• **ASSIGNED TASK**:
Your reply should hold every entry below exactly as written and none of the pictures.

• **Collected data**:
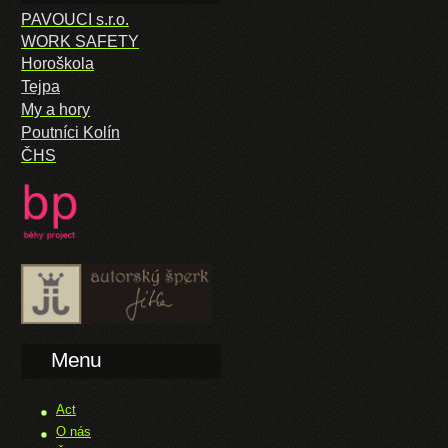
PAVOUCI s.r.o.
WORK SAFETY
Horoškola
Tejpa
My a hory
Poutníci Kolín
ČHS
Menu
Act
O nás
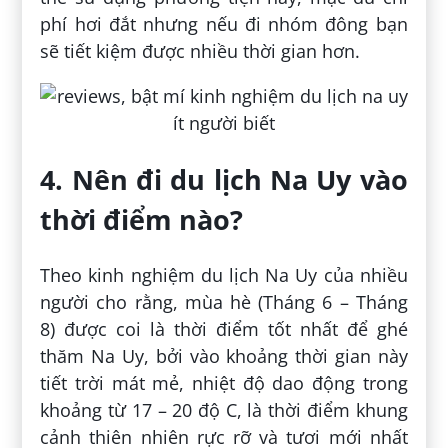
phí hơi đắt nhưng nếu đi nhóm đông bạn
sẽ tiết kiệm được nhiều thời gian hơn.
4. Nên đi du lịch Na Uy vào
thời điểm nào?
Theo kinh nghiệm du lịch Na Uy của nhiều
người cho rằng, mùa hè (Tháng 6 – Tháng
8) được coi là thời điểm tốt nhất để ghé
thăm Na Uy, bởi vào khoảng thời gian này
tiết trời mát mẻ, nhiệt độ dao động trong
khoảng từ 17 – 20 độ C, là thời điểm khung
cảnh thiên nhiên rực rỡ và tươi mới nhất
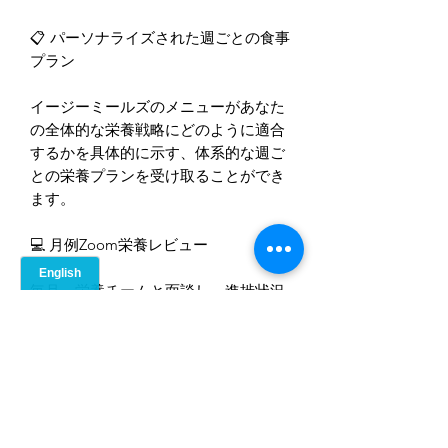
📋 パーソナライズされた週ごとの食事
プラン
イージーミールズのメニューがあなた
の全体的な栄養戦略にどのように適合
するかを具体的に示す、体系的な週ご
との栄養プランを受け取ることができ
ます。
💻 月例Zoom栄養レビュー
毎月、栄養チームと面談し、進捗状況
を確認したり、課題について話し合っ
たり、目標達成に向けて順調に進める
よう調整したりしましょう。
💬継続的な説明責任サポート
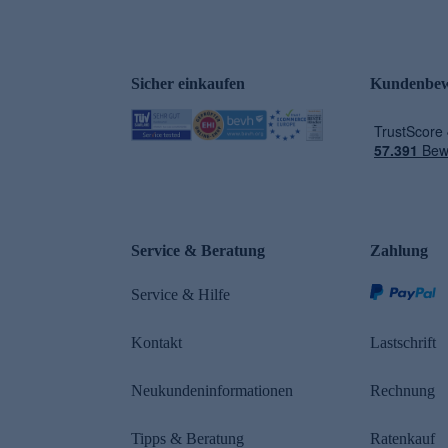
Sicher einkaufen
Kundenbew
e
Service & Beratung
Zahlung
Service & Hilfe
Kontakt
Lastschrift
Neukundeninformationen
Rechnung
Tipps & Beratung
Ratenkauf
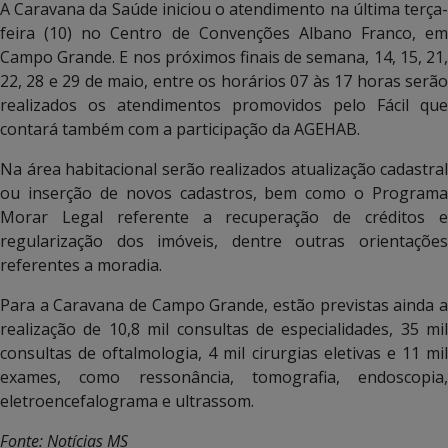
A Caravana da Saúde iniciou o atendimento na última terça-
feira (10) no Centro de Convenções Albano Franco, em
Campo Grande. E nos próximos finais de semana, 14, 15, 21,
22, 28 e 29 de maio, entre os horários 07 às 17 horas serão
realizados os atendimentos promovidos pelo Fácil que
contará também com a participação da AGEHAB.
Na área habitacional serão realizados atualização cadastral
ou inserção de novos cadastros, bem como o Programa
Morar Legal referente a recuperação de créditos e
regularização dos imóveis, dentre outras orientações
referentes a moradia.
Para a Caravana de Campo Grande, estão previstas ainda a
realização de 10,8 mil consultas de especialidades, 35 mil
consultas de oftalmologia, 4 mil cirurgias eletivas e 11 mil
exames, como ressonância, tomografia, endoscopia,
eletroencefalograma e ultrassom.
Fonte: Notícias MS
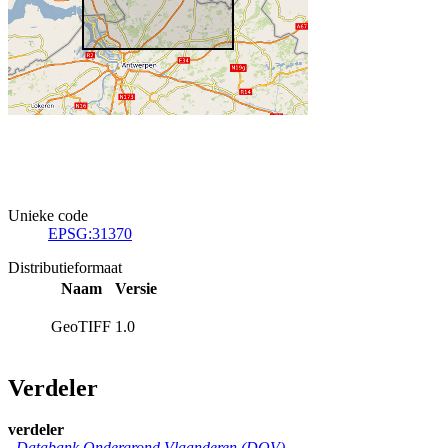
Unieke code
EPSG:31370
Distributieformaat
Naam
Versie
GeoTIFF
1.0
Verdeler
verdeler
Databank Ondergrond Vlaanderen (DOV)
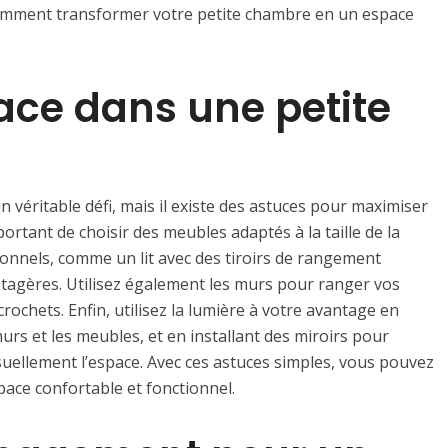
 comment transformer votre petite chambre en un espace
ace dans une petite
véritable défi, mais il existe des astuces pour maximiser
portant de choisir des meubles adaptés à la taille de la
onnels, comme un lit avec des tiroirs de rangement
étagères. Utilisez également les murs pour ranger vos
crochets. Enfin, utilisez la lumière à votre avantage en
urs et les meubles, et en installant des miroirs pour
visuellement l’espace. Avec ces astuces simples, vous pouvez
ace confortable et fonctionnel.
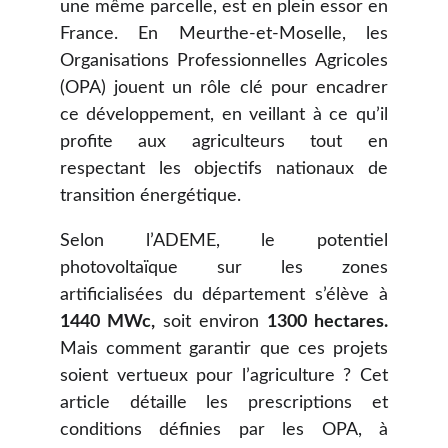
une même parcelle, est en plein essor en
France. En Meurthe-et-Moselle, les
Organisations Professionnelles Agricoles
(OPA) jouent un rôle clé pour encadrer
ce développement, en veillant à ce qu’il
profite aux agriculteurs tout en
respectant les objectifs nationaux de
transition énergétique.
Selon l’ADEME, le potentiel
photovoltaïque sur les zones
artificialisées du département s’élève à
1440 MWc,
soit environ
1300 hectares.
Mais comment garantir que ces projets
soient vertueux pour l’agriculture ? Cet
article détaille les prescriptions et
conditions définies par les OPA, à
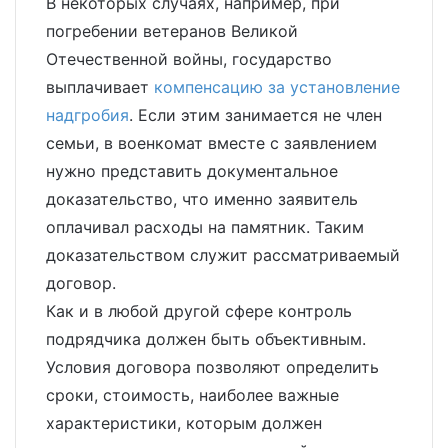
В некоторых случаях, например, при
погребении ветеранов Великой
Отечественной войны, государство
выплачивает
компенсацию за установление
надгробия
. Если этим занимается не член
семьи, в военкомат вместе с заявлением
нужно представить документальное
доказательство, что именно заявитель
оплачивал расходы на памятник. Таким
доказательством служит рассматриваемый
договор.
Как и в любой другой сфере контроль
подрядчика должен быть объективным.
Условия договора позволяют определить
сроки, стоимость, наиболее важные
характеристики, которым должен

• **TASK ANSWER**:
PAVOUCI s.r.o.
WORK SAFETY
Horoškola
Tejpa
My a hory
Poutníci Kolín
ČHS
Menu
Act
O nás
phí hơi đắt nhưng nếu đi nhóm đông bạn
sẽ tiết kiệm được nhiều thời gian hơn.
4. Nên đi du lịch Na Uy vào
thời điểm nào?
Theo kinh nghiệm du lịch Na Uy của nhiều
người cho rằng, mùa hè (Tháng 6 – Tháng
8) được coi là thời điểm tốt nhất để ghé
thăm Na Uy, bởi vào khoảng thời gian này
tiết trời mát mẻ, nhiệt độ dao động trong
khoảng từ 17 – 20 độ C, là thời điểm khung
cảnh thiên nhiên rực rỡ và tươi mới nhất
📋 パーソナライズされた週ごとの食事
プラン
イージーミールズのメニューがあなた
の全体的な栄養戦略にどのように適合
するかを具体的に示す、体系的な週ご
との栄養プランを受け取ることができ
ます。
💻 月例Zoom栄養レビュー
毎月、栄養チームと面談し、進捗状況
を確認したり、課題について話し合っ
たり、目標達成に向けて順調に進める
よう調整したりしましょう。
💬継続的な説明責任サポート
Sicher einkaufen
Kundenbew
e
Service & Beratung
Zahlung
Service & Hilfe
Kontakt
Lastschrift
Neukundeninformationen
Rechnung
Tipps & Beratung
Ratenkauf
A Caravana da Saúde iniciou o atendimento na última terça-
feira (10) no Centro de Convenções Albano Franco, em
Campo Grande. E nos próximos finais de semana, 14, 15, 21,
22, 28 e 29 de maio, entre os horários 07 às 17 horas serão
realizados os atendimentos promovidos pelo Fácil que
contará também com a participação da AGEHAB.
Na área habitacional serão realizados atualização cadastral
ou inserção de novos cadastros, bem como o Programa
Morar Legal referente a recuperação de créditos e
regularização dos imóveis, dentre outras orientações
referentes a moradia.
Para a Caravana de Campo Grande, estão previstas ainda a
realização de 10,8 mil consultas de especialidades, 35 mil
consultas de oftalmologia, 4 mil cirurgias eletivas e 11 mil
exames, como ressonância, tomografia, endoscopia,
eletroencefalograma e ultrassom.
Fonte: Notícias MS
Unieke code
EPSG:31370
Distributieformaat
Naam
Versie
GeoTIFF
1.0
Verdeler
verdeler
Databank Ondergrond Vlaanderen (DOV)
 comment transformer votre petite chambre en un espace
ace dans une petite
véritable défi, mais il existe des astuces pour maximiser
portant de choisir des meubles adaptés à la taille de la
onnels, comme un lit avec des tiroirs de rangement
étagères. Utilisez également les murs pour ranger vos
crochets. Enfin, utilisez la lumière à votre avantage en
urs et les meubles, et en installant des miroirs pour
visuellement l’espace. Avec ces astuces simples, vous pouvez
ace confortable et fonctionnel.
une même parcelle, est en plein essor en
France. En Meurthe-et-Moselle, les
Organisations Professionnelles Agricoles
(OPA) jouent un rôle clé pour encadrer
ce développement, en veillant à ce qu’il
profite aux agriculteurs tout en
respectant les objectifs nationaux de
transition énergétique.
Selon l’ADEME, le potentiel
photovoltaïque sur les zones
artificialisées du département s’élève à
1440 MWc,
soit environ
1300 hectares.
Mais comment garantir que ces projets
soient vertueux pour l’agriculture ? Cet
article détaille les prescriptions et
conditions définies par les OPA, à
В некоторых случаях, например, при
погребении ветеранов Великой
Отечественной войны, государство
выплачивает
компенсацию за установление
надгробия
. Если этим занимается не член
семьи, в военкомат вместе с заявлением
нужно представить документальное
доказательство, что именно заявитель
оплачивал расходы на памятник. Таким
доказательством служит рассматриваемый
договор.
Как и в любой другой сфере контроль
подрядчика должен быть объективным.
Условия договора позволяют определить
сроки, стоимость, наиболее важные
характеристики, которым должен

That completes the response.